Using the listing below, copy every line that mentions "praktisch".

-- Opening Marker --

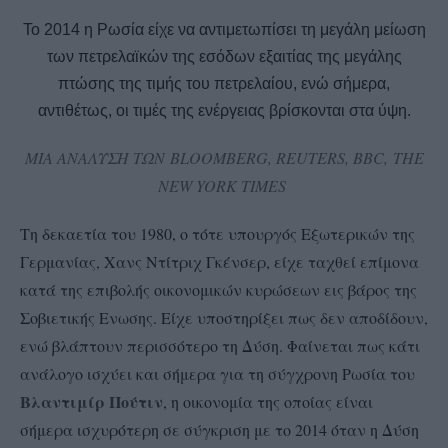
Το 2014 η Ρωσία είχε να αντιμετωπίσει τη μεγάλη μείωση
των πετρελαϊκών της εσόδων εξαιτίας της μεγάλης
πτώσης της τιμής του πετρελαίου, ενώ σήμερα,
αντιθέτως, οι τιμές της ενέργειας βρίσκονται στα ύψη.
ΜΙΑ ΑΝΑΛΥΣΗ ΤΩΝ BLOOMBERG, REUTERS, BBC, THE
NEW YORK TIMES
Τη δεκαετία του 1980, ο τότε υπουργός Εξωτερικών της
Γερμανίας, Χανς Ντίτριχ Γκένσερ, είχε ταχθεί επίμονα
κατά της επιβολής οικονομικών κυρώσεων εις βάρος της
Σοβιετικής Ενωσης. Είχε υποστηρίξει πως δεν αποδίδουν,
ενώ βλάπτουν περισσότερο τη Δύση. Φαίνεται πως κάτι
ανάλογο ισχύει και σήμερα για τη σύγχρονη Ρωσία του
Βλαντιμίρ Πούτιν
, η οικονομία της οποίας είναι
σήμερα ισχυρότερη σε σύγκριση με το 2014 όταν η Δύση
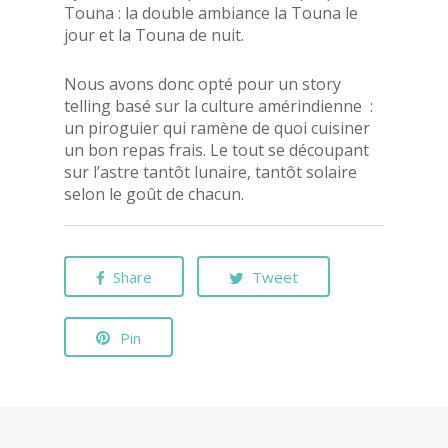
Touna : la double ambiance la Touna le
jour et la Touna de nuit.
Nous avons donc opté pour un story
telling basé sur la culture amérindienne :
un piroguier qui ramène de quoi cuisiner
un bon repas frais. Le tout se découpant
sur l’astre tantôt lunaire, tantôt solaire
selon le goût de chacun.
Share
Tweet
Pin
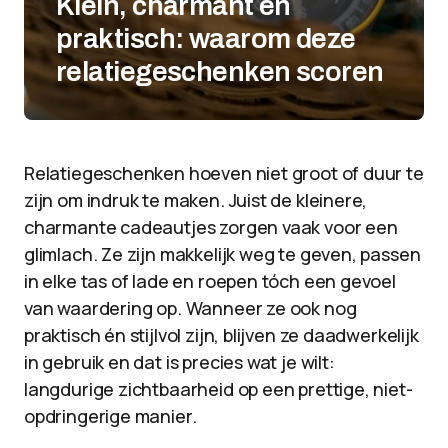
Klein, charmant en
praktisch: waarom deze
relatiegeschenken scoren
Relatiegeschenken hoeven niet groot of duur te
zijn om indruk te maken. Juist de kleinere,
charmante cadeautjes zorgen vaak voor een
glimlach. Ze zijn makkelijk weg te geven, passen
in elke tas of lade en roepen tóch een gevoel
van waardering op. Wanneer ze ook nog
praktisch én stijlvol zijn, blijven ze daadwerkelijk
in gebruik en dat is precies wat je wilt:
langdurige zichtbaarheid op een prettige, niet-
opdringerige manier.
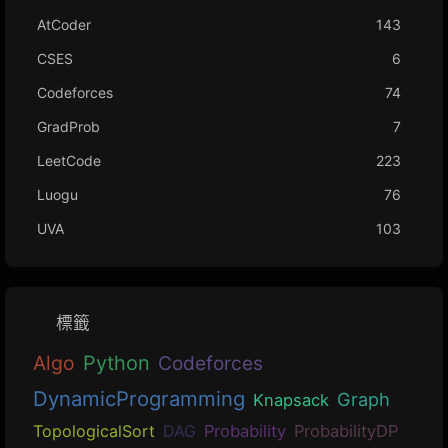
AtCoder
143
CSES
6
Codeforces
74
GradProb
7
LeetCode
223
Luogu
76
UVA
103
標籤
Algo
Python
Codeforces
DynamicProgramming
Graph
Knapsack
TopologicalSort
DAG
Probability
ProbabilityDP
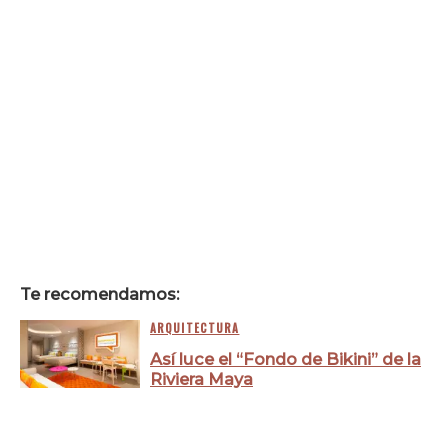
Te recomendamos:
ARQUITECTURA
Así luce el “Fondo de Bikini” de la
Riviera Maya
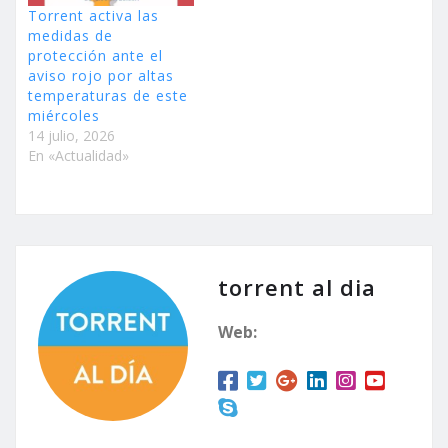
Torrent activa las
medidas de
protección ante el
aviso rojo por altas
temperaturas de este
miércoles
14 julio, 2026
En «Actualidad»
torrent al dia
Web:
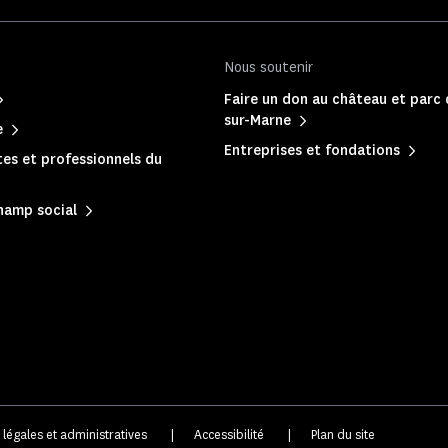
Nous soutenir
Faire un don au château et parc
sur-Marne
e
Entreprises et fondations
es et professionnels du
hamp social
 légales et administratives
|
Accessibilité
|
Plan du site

-- Closing Marker --

_Answer below:_
praktisch: waarom deze
praktisch én stijlvol zijn, blijven ze daadwerkelijk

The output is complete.